**DATA PROVIDED:**
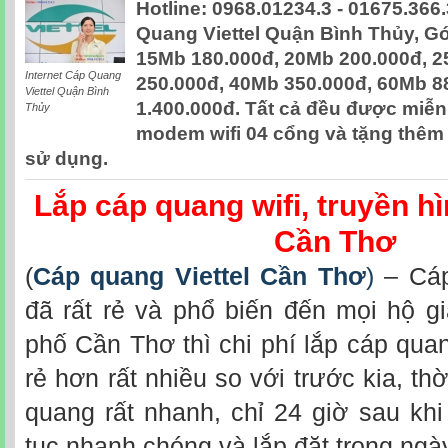
Hotline: 0968.01234.3 - 01675.366.
Quang Viettel Quận Bình Thủy, Gó
15Mb 180.000đ, 20Mb 200.000đ, 
Internet Cáp Quang
250.000đ, 40Mb 350.000đ, 60Mb 8
Viettel Quận Bình
1.400.000đ. Tất cả đều được miễn p
Thủy
modem wifi 04 cổng và tặng thêm
sử dụng.
Lắp cáp quang wifi, truyền hì
Cần Thơ
(
Cáp quang Viettel Cần Thơ
)
– Cáp
đã rất rẻ và phổ biến đến mọi hộ gi
phố Cần Thơ thì chi phí lắp cáp quan
rẻ hơn rất nhiều so với trước kia, thờ
quang rất nhanh, chỉ 24 giờ sau khi
tục nhanh chóng và lắp đặt trong ngà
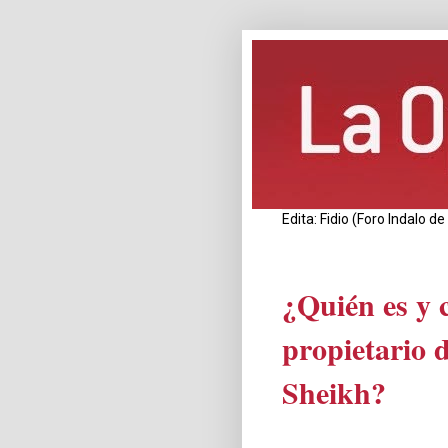
Edita: Fidio (Foro Indalo 
¿Quién es y 
propietario 
Sheikh?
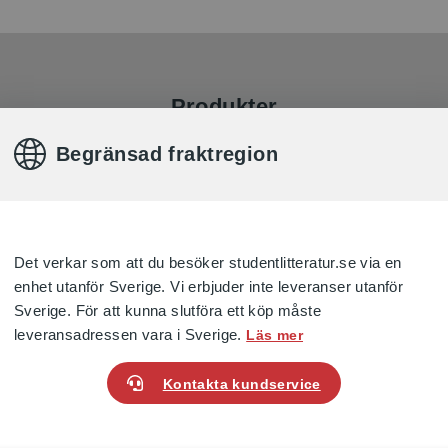
Produkter
Begränsad fraktregion
Det verkar som att du besöker studentlitteratur.se via en
enhet utanför Sverige. Vi erbjuder inte leveranser utanför
Sverige. För att kunna slutföra ett köp måste
leveransadressen vara i Sverige.
Läs mer
 bild 2 (år 4-6)
Uppdrag bild 1 (år 1-3)
Kontakta kundservice
, Ulla
Lundegård, Ulla
kl. moms
765 kr
inkl. moms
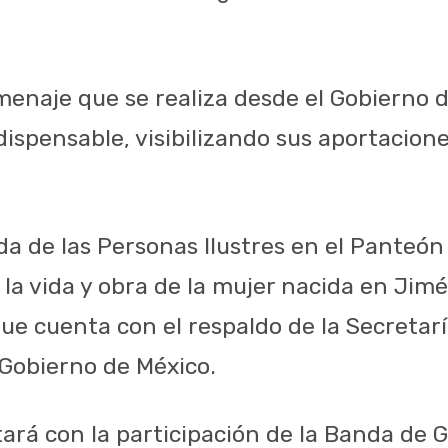
omenaje que se realiza desde el Gobierno 
ispensable, visibilizando sus aportaciones
a de las Personas Ilustres en el Panteón 
 la vida y obra de la mujer nacida en Jim
ue cuenta con el respaldo de la Secretar
Gobierno de México.
ará con la participación de la Banda de G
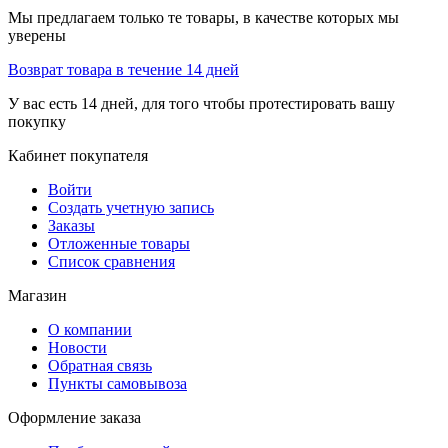
Мы предлагаем только те товары, в качестве которых мы
уверены
Возврат товара в течение 14 дней
У вас есть 14 дней, для того чтобы протестировать вашу
покупку
Кабинет покупателя
Войти
Создать учетную запись
Заказы
Отложенные товары
Список сравнения
Магазин
О компании
Новости
Обратная связь
Пункты самовывоза
Оформление заказа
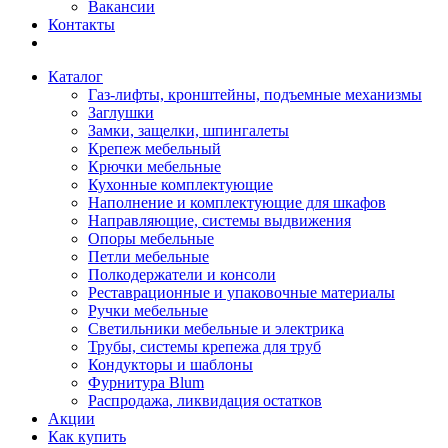
Вакансии
Контакты
Каталог
Газ-лифты, кронштейны, подъемные механизмы
Заглушки
Замки, защелки, шпингалеты
Крепеж мебельный
Крючки мебельные
Кухонные комплектующие
Наполнение и комплектующие для шкафов
Направляющие, системы выдвижения
Опоры мебельные
Петли мебельные
Полкодержатели и консоли
Реставрационные и упаковочные материалы
Ручки мебельные
Светильники мебельные и электрика
Трубы, системы крепежа для труб
Кондукторы и шаблоны
Фурнитура Blum
Распродажа, ликвидация остатков
Акции
Как купить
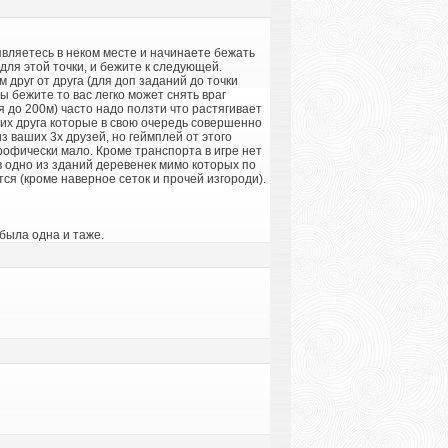
оявляетесь в неком месте и начинаете бежать
для этой точки, и бежите к следующей.
 друг от друга (для доп заданий до точки
 бежите то вас легко может снять враг
я до 200м) часто надо ползти что растягивает
ших друга которые в свою очередь совершенно
з ваших 3х друзей, но геймплей от этого
трофически мало. Кроме транспорта в игре нет
в одно из зданий деревенек мимо которых по
ся (кроме наверное сеток и прочей изгороди).
 была одна и таже.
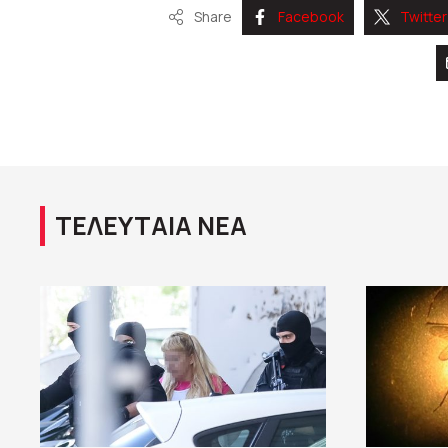
Share
Facebook
Twitter
ΤΕΛΕΥΤΑΙΑ ΝΕΑ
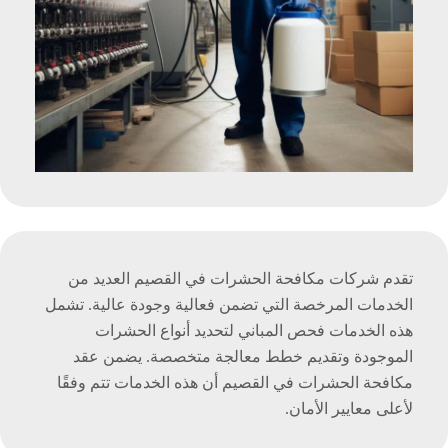
تقدم شركات مكافحة الحشرات في القصيم العديد من
الخدمات المرخصة التي تضمن فعالية وجودة عالية. تشمل
هذه الخدمات فحص المباني لتحديد أنواع الحشرات
الموجودة وتقديم خطط معالجة متخصصة. يضمن عقد
مكافحة الحشرات في القصيم أن هذه الخدمات تتم وفقًا
لأعلى معايير الأمان.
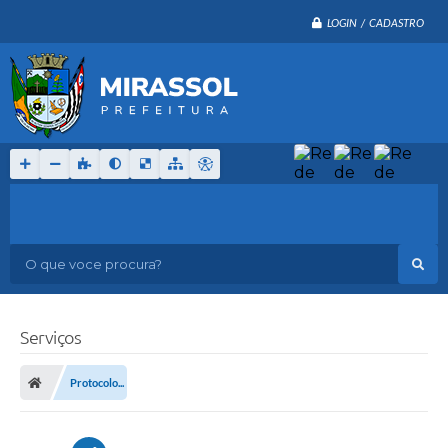
LOGIN / CADASTRO
O que voce procura?
Serviços
Protocolo...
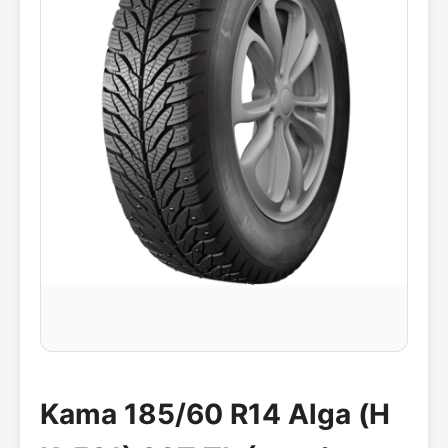
Kama 185/60 R14 Alga (Н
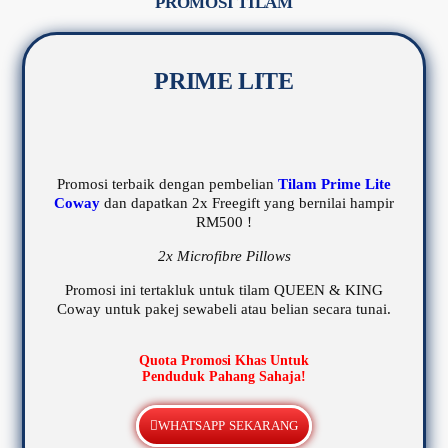
PROMOSI TILAM
PRIME LITE
Promosi terbaik dengan pembelian
Tilam Prime Lite
Coway
dan dapatkan 2x Freegift yang bernilai hampir
RM500 !
2x Microfibre Pillows
Promosi ini tertakluk untuk tilam QUEEN & KING
Coway untuk pakej sewabeli atau belian secara tunai.
Quota Promosi Khas Untuk
Penduduk Pahang Sahaja!
WHATSAPP SEKARANG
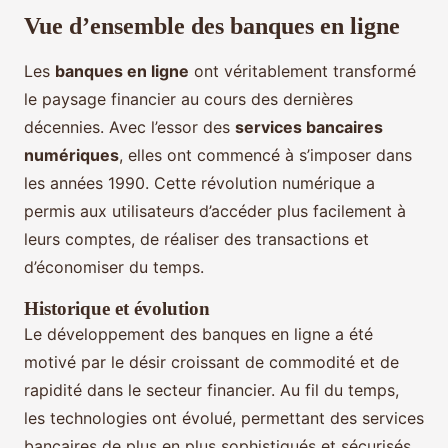
Vue d’ensemble des banques en ligne
Les
banques en ligne
ont véritablement transformé
le paysage financier au cours des dernières
décennies. Avec l’essor des
services bancaires
numériques
, elles ont commencé à s’imposer dans
les années 1990. Cette révolution numérique a
permis aux utilisateurs d’accéder plus facilement à
leurs comptes, de réaliser des transactions et
d’économiser du temps.
Historique et évolution
Le développement des banques en ligne a été
motivé par le désir croissant de commodité et de
rapidité dans le secteur financier. Au fil du temps,
les technologies ont évolué, permettant des services
bancaires de plus en plus sophistiqués et sécurisés.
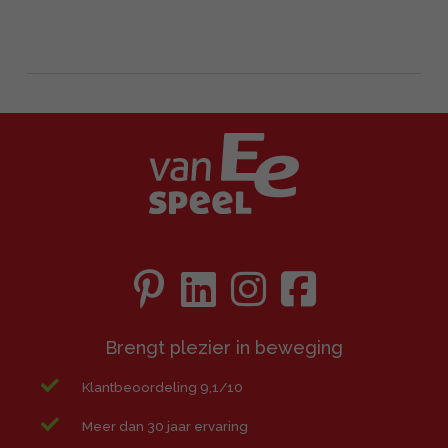
Brengt plezier in beweging
Klantbeoordeling 9,1/10
Meer dan 30 jaar ervaring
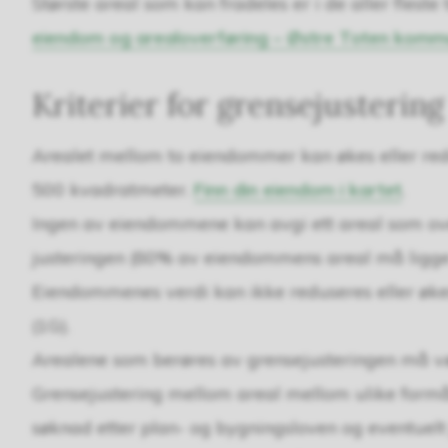
Største areal som kan fradeles er i de aller fleste
eiendom og arealoverføring – Østre Toten kom
Kriterier for grensejustering
Arealet mellom to eiendommer kan økes eller red
500 kvadratmeter.
Finn din eiendom i kartet
.
Ingen av eiendommene kan avgi ett areal som ov
justeringen (80% av eiendommens areal må ligge i
Eiendommenes verdi kan ikke reduseres eller øk
(1G).
Arealene som berøres av grensejusteringen må væ
Grensejustering mellom areal mellom ulike formål 
søknad etter plan- og bygningsloven og eventuelt 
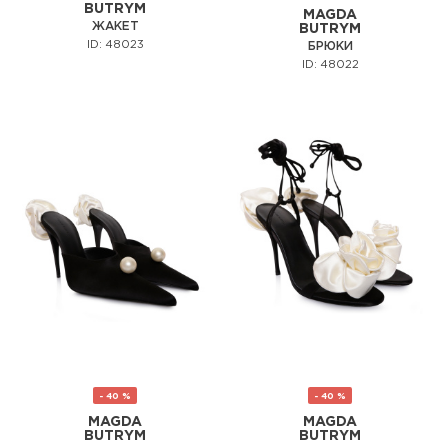
BUTRYM
MAGDA
ЖАКЕТ
BUTRYM
ID: 48023
БРЮКИ
ID: 48022
- 40 %
- 40 %
MAGDA
MAGDA
BUTRYM
BUTRYM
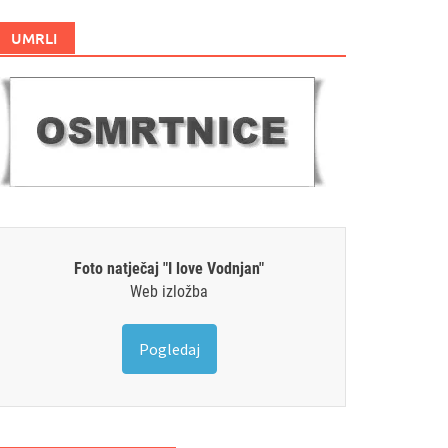
UMRLI
Foto natječaj "I love Vodnjan"
Web izložba
Pogledaj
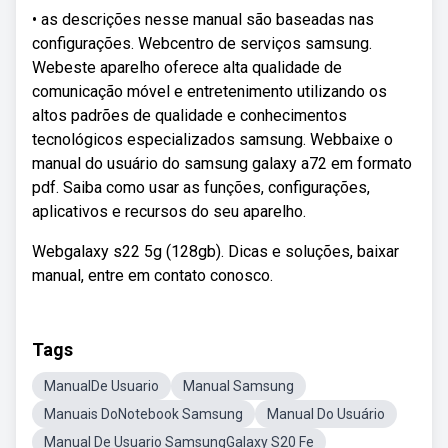
• as descrições nesse manual são baseadas nas
configurações. Webcentro de serviços samsung.
Webeste aparelho oferece alta qualidade de
comunicação móvel e entretenimento utilizando os
altos padrões de qualidade e conhecimentos
tecnológicos especializados samsung. Webbaixe o
manual do usuário do samsung galaxy a72 em formato
pdf. Saiba como usar as funções, configurações,
aplicativos e recursos do seu aparelho.
Webgalaxy s22 5g (128gb). Dicas e soluções, baixar
manual, entre em contato conosco.
Tags
ManualDe Usuario
Manual Samsung
Manuais DoNotebook Samsung
Manual Do Usuário
Manual De Usuario SamsungGalaxy S20 Fe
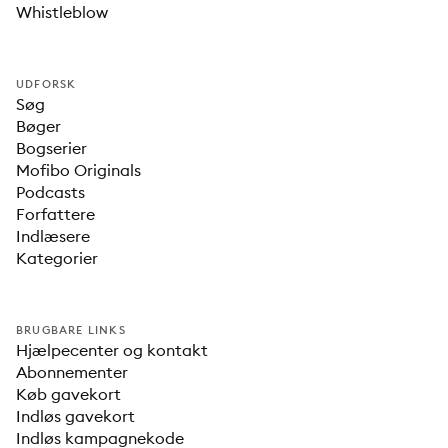
Whistleblow
UDFORSK
Søg
Bøger
Bogserier
Mofibo Originals
Podcasts
Forfattere
Indlæsere
Kategorier
BRUGBARE LINKS
Hjælpecenter og kontakt
Abonnementer
Køb gavekort
Indløs gavekort
Indløs kampagnekode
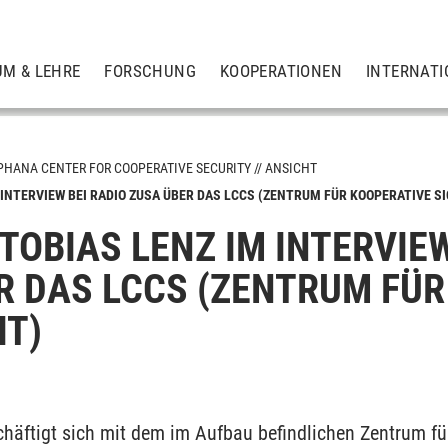
UM & LEHRE
FORSCHUNG
KOOPERATIONEN
INTERNATI
PHANA CENTER FOR COOPERATIVE SECURITY
ANSICHT
M INTERVIEW BEI RADIO ZUSA ÜBER DAS LCCS (ZENTRUM FÜR KOOPERATIVE S
 TOBIAS LENZ IM INTERVIE
dienprogramm LCCS
R DAS LCCS (ZENTRUM FÜR
IT)
häftigt sich mit dem im Aufbau befindlichen Zentrum für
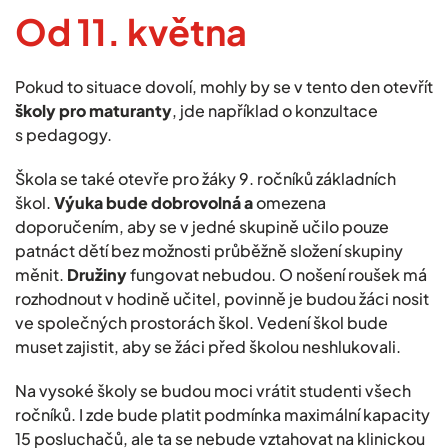
Od 11. května
Pokud to situace dovolí, mohly by se v tento den otevřít
školy pro maturanty
, jde například o konzultace
s pedagogy.
Škola se také otevře pro žáky 9. ročníků základních
škol.
Výuka bude dobrovolná a
omezena
doporučením, aby se v jedné skupině učilo pouze
patnáct dětí bez možnosti průběžně složení skupiny
měnit.
Družiny
fungovat nebudou. O nošení roušek má
rozhodnout v hodině učitel, povinně je budou žáci nosit
ve společných prostorách škol. Vedení škol bude
muset zajistit, aby se žáci před školou neshlukovali.
Na vysoké školy se budou moci vrátit studenti všech
ročníků. I zde bude platit podmínka maximální kapacity
15 posluchačů, ale ta se nebude vztahovat na klinickou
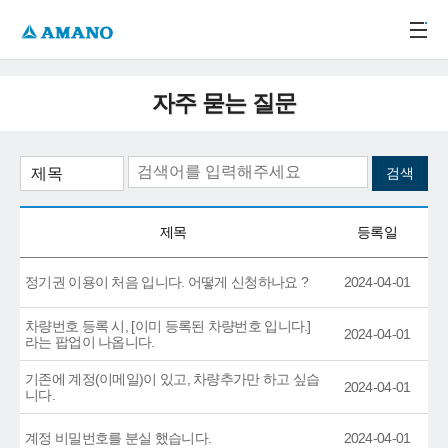
주메뉴 바로가기
본문 바로가기
-->
자주 묻는 질문
제목
등록일
정기권 이용이 처음 입니다. 어떻게 신청하나요 ?
2024-04-01
차량번호 등록 시, [이미 등록된 차량번호 입니다.]
2024-04-01
라는 팝업이 나옵니다.
기존에 계정(이메일)이 있고, 차량추가만 하고 싶습
2024-04-01
니다.
계정 비밀번호를 분실 했습니다.
2024-04-01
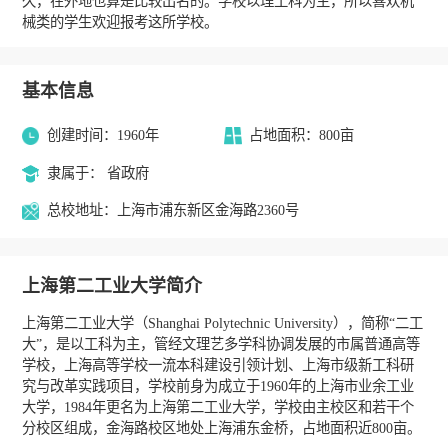
久，在外地也算是比较出名的。学校以理工科为主，所以喜欢机
械类的学生欢迎报考这所学校。
基本信息
创建时间：1960年
占地面积：800亩
隶属于： 省政府
总校地址：上海市浦东新区金海路2360号
上海第二工业大学简介
上海第二工业大学（Shanghai Polytechnic University），简称“二工
大”，是以工科为主，管经文理艺多学科协调发展的市属普通高等
学校，上海高等学校一流本科建设引领计划、上海市级新工科研
究与改革实践项目，学校前身为成立于1960年的上海市业余工业
大学，1984年更名为上海第二工业大学，学校由主校区和若干个
分校区组成，金海路校区地处上海浦东金桥，占地面积近800亩。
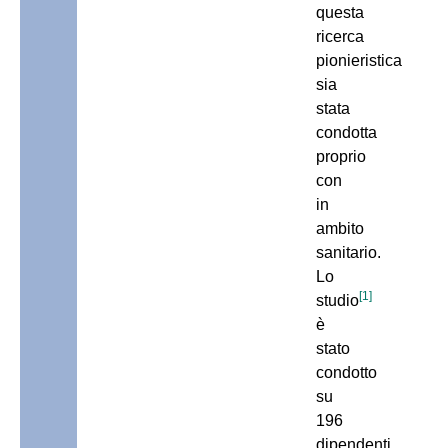
questa
ricerca
pionieristica
sia
stata
condotta
proprio
con
in
ambito
sanitario.
Lo
[1]
studio
è
stato
condotto
su
196
dipendenti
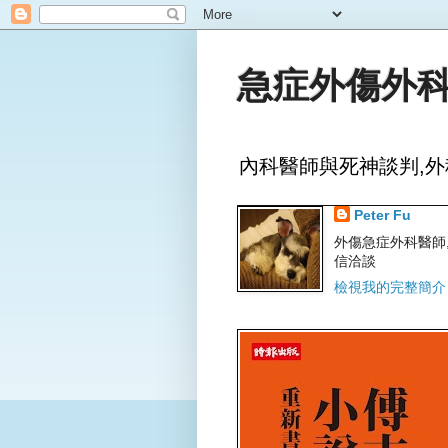
急症外傷外科
內科醫師與死神談判,外
Peter Fu
外傷急症外科醫師,文字
信洽談
檢視我的完整簡介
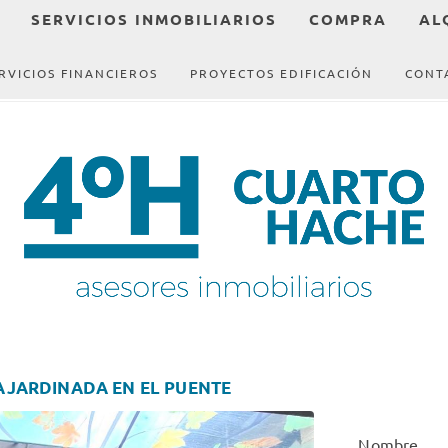
SERVICIOS INMOBILIARIOS
COMPRA
AL
RVICIOS FINANCIEROS
PROYECTOS EDIFICACIÓN
CONT
AJARDINADA EN EL PUENTE
Nombre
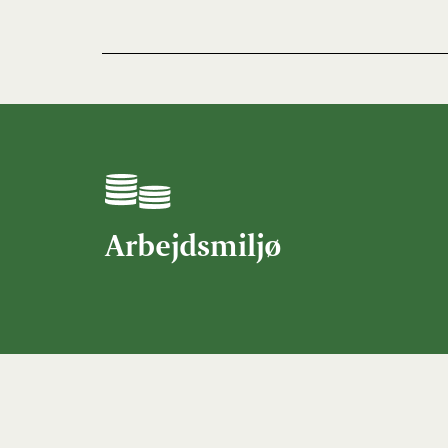
Arbejdsmiljø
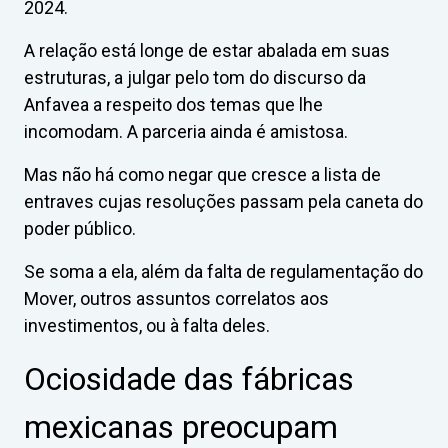
2024.
A relação está longe de estar abalada em suas
estruturas, a julgar pelo tom do discurso da
Anfavea a respeito dos temas que lhe
incomodam. A parceria ainda é amistosa.
Mas não há como negar que cresce a lista de
entraves cujas resoluções passam pela caneta do
poder público.
Se soma a ela, além da falta de regulamentação do
Mover, outros assuntos correlatos aos
investimentos, ou à falta deles.
Ociosidade das fábricas
mexicanas preocupam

**WORK REQUIRED:** Give the number of lines in the material above that contain "services", with no other words.

**RESPONSE:** 2